* **TASK TO CARRY OUT**
With pictures left out, extract every line between the start of the records below and the line holding "von den Einladungskarten", inclusive.

* **Extracted data entries**
⁂

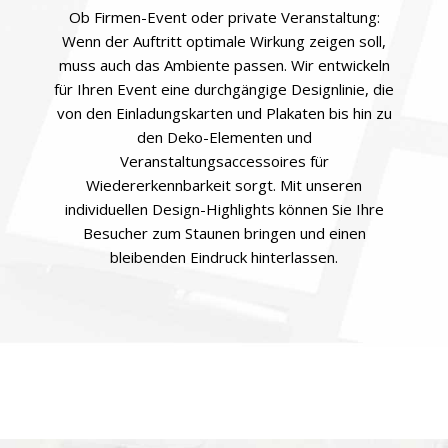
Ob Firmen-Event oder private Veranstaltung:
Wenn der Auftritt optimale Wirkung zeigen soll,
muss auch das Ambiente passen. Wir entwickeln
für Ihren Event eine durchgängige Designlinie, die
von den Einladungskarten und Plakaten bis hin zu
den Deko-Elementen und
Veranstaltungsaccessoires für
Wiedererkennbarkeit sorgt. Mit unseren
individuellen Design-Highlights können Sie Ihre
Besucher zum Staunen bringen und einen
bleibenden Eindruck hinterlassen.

⁂

* **RESPONSE AREA**
Ob Firmen-Event oder private Veranstaltung:
Wenn der Auftritt optimale Wirkung zeigen soll,
muss auch das Ambiente passen. Wir entwickeln
für Ihren Event eine durchgängige Designlinie, die
von den Einladungskarten und Plakaten bis hin zu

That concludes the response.